Thursday, March 25, 2010

The decline of medicine


There has been much talk of people leaving the medical profession if government further bureaucratizes health care. But the odds are great that there won't be any dramatic job stoppage. No medical "Galt's Gulch" will form where masses of physicians on strike will live in peace and solitude, some building cars and others mining copper, all vowing never to return to medicine until their demands are met. Such is the stuff of fiction. But the reality is much worse.

What will happen is more insidious, though over time no less damaging. There will be an increase in early retirement, as more physicians tire of their jobs. More physicians will take time off and let their practices suffer at the margin. Patients will have slightly more difficulty making appointments . . . each year . . . year after year, though never so quickly as to lead to mass complaints or a recognition that things are obviously worse.


The filter of who gets into medical school will change. Fewer will enter the field due to intellectual curiosity. More and more people who cannot tolerate bureaucracy will be weeded out. Questioning authority will become as dangerous in medicine as it is in policing or the military. The 40-hour physician work week, on the other hand, will become commonplace, and the type of person attracted to medicine will not be the type who is willing to work any longer, or any harder.

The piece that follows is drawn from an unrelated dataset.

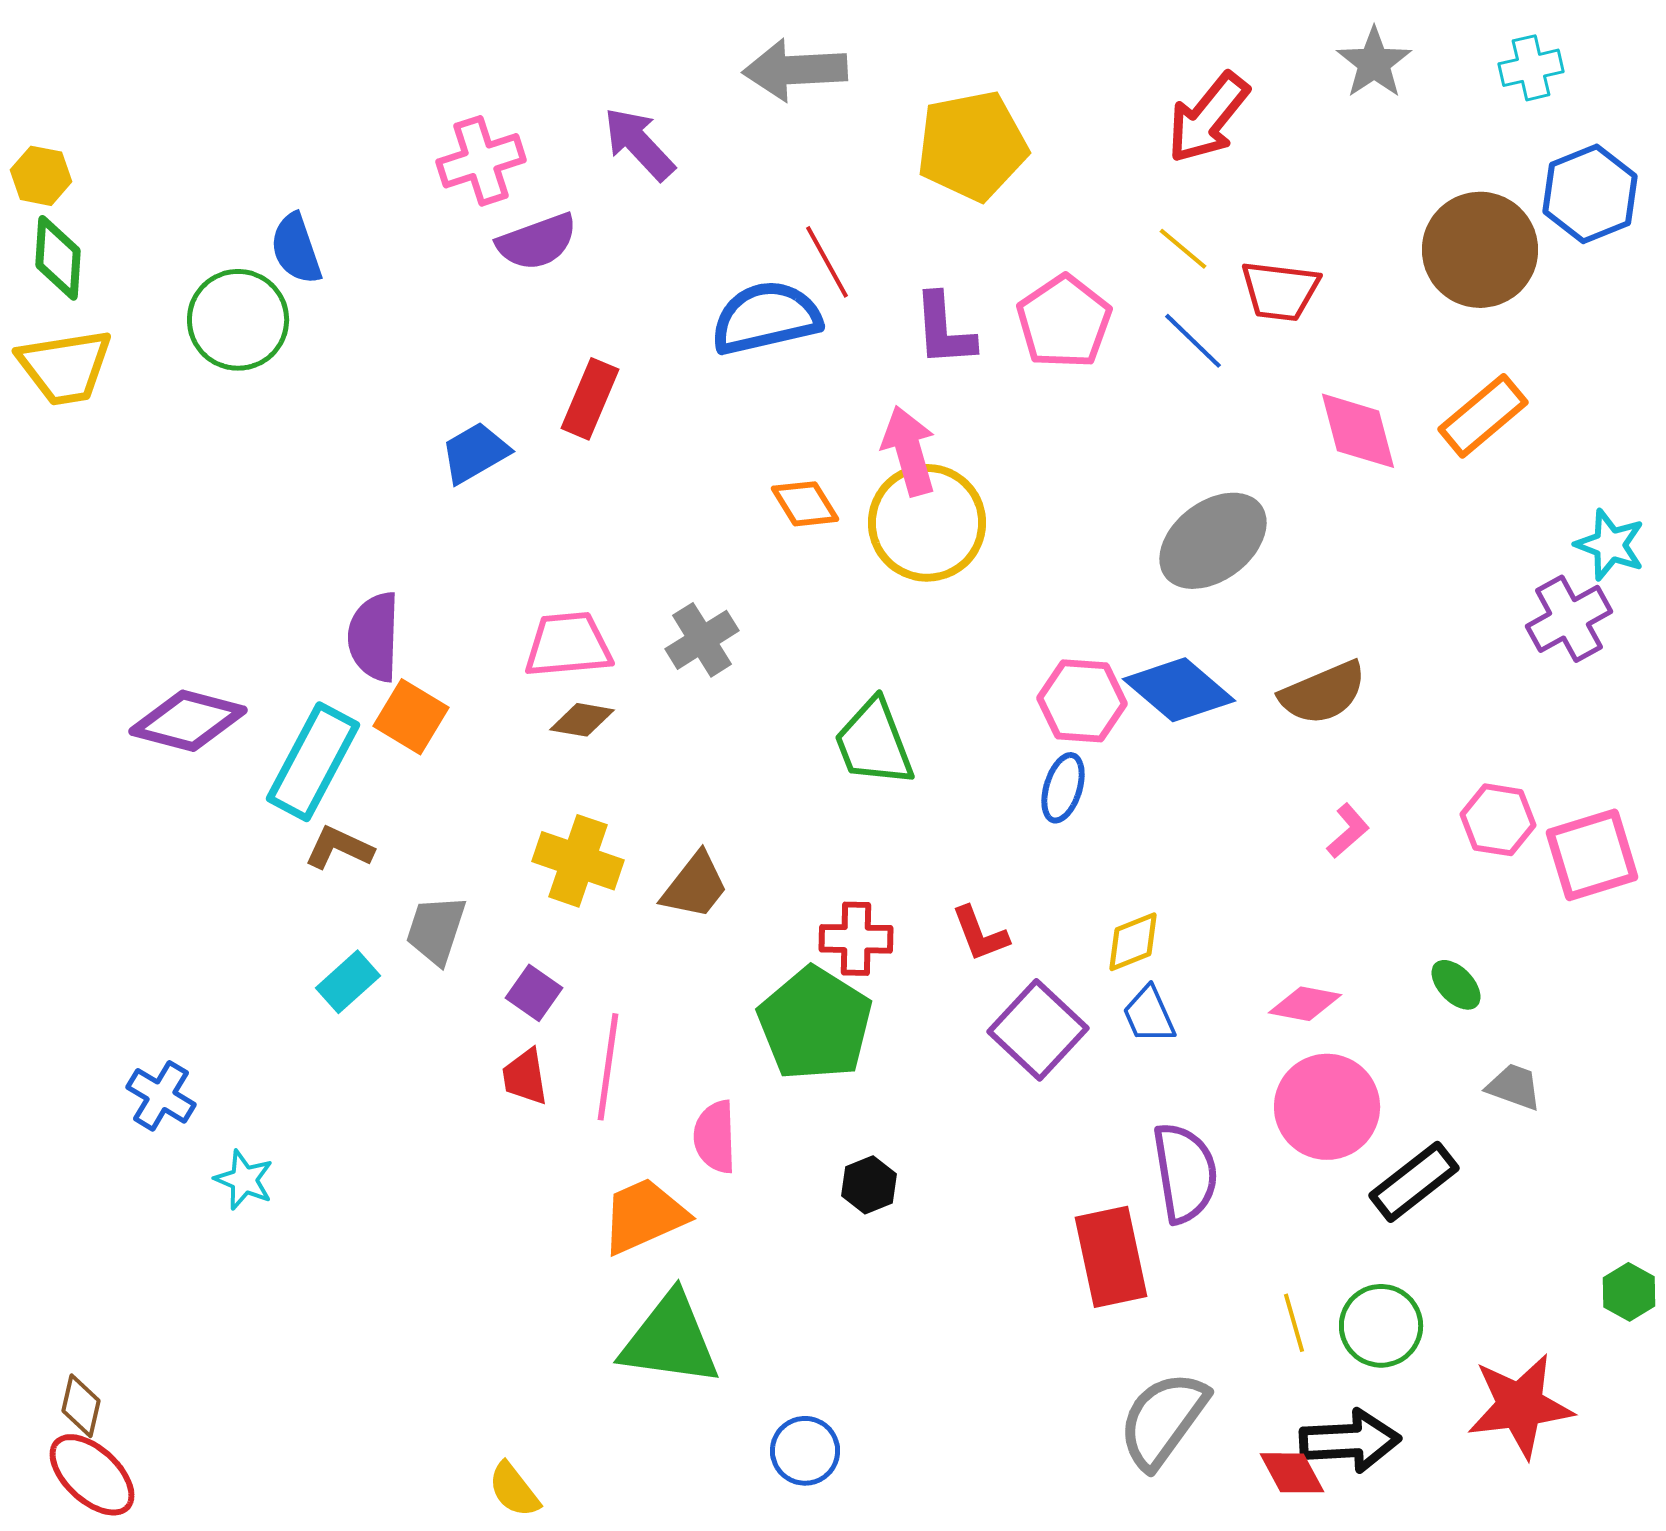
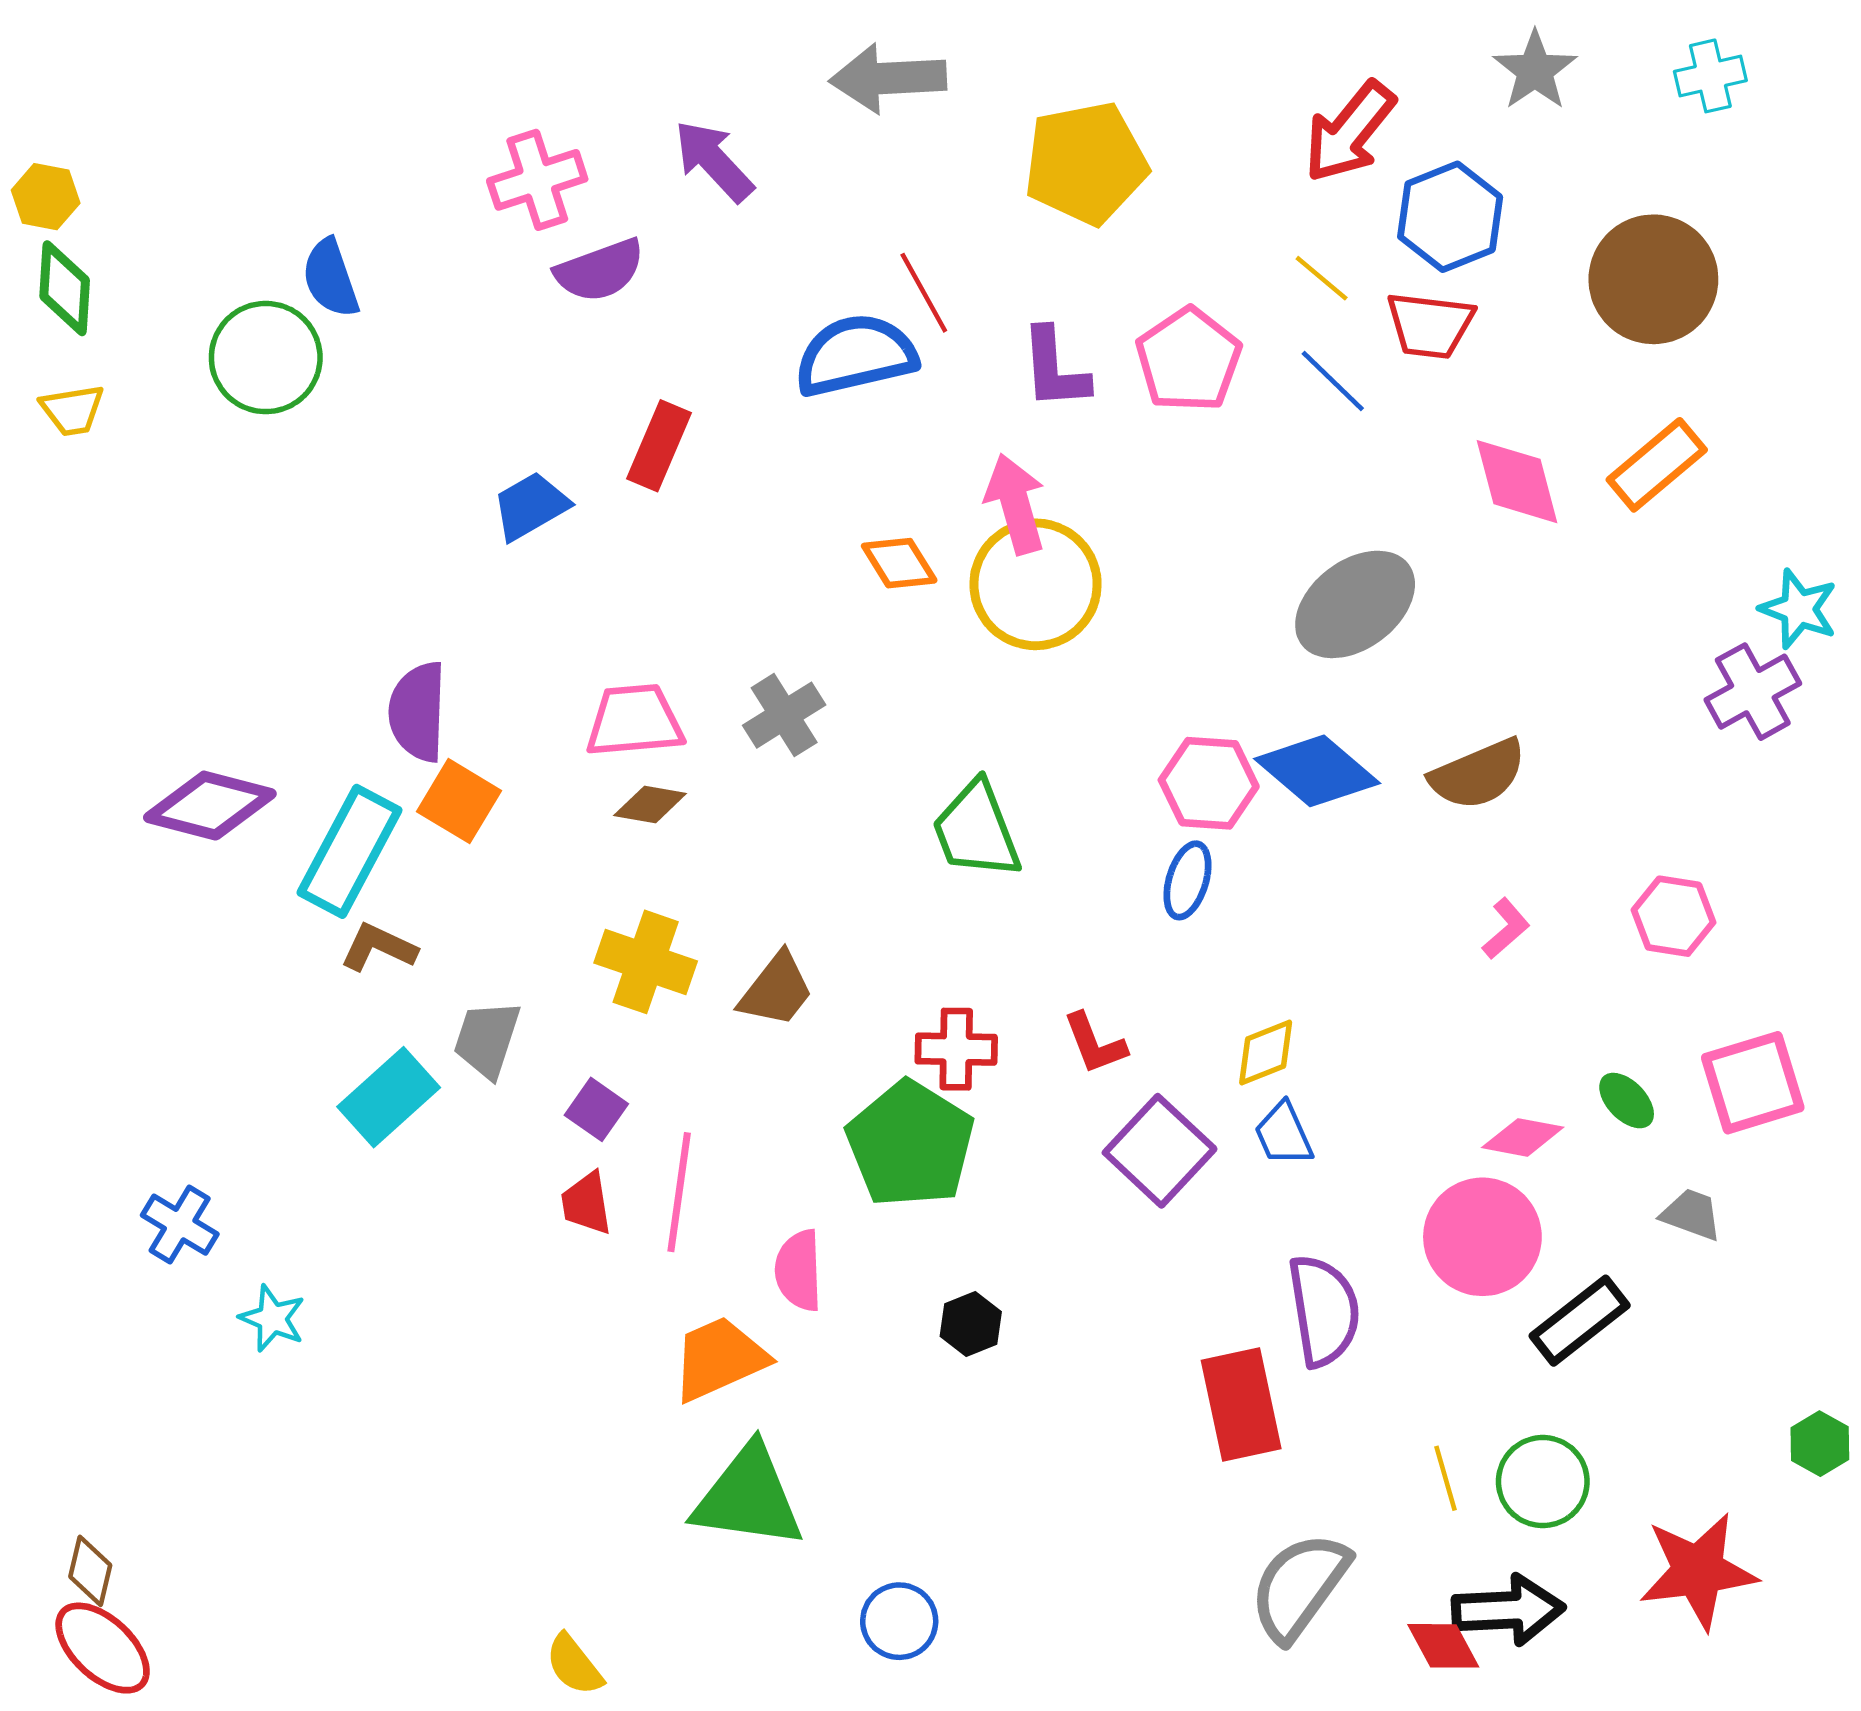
blue hexagon: (1590, 194) -> (1450, 217), moved
yellow trapezoid: (65, 367) -> (72, 410), size x0.6
pink square: (1592, 855) -> (1753, 1083), moved
cyan rectangle: (348, 982) -> (389, 1097), size x1.4
pink diamond: (1305, 1004) -> (1523, 1137), moved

Health care will be less a service than a commodity. All your complaints will have answers, if not always the right answers. Workups will be standardized by "expert panels" allegedly educating physicians as to "best practices." And if the "best practice" is to not treat you because it is not cost-effective to society, the fact that you want and are willing to pay for the treatment will be seen as a problem rather than a solution.

These panels are designed to save money by making workups more efficient and uniform, but the reality is different. More expensive imaging tests routinely substitute for less expensive physical exams because the quality of physical exams varies and doctors have little incentive to improve their own abilities at examination. Not only is it becoming something of a lost art ("Why use a stethoscope to listen for a heart murmur when we can just see it on a cardiac ultrasound exam?"), but it takes time. And since doctors are paid by third parties more concerned about efficiency than quality, taking time with patients—improving one's diagnostic exam skills—is a luxury fewer and fewer physicians can afford.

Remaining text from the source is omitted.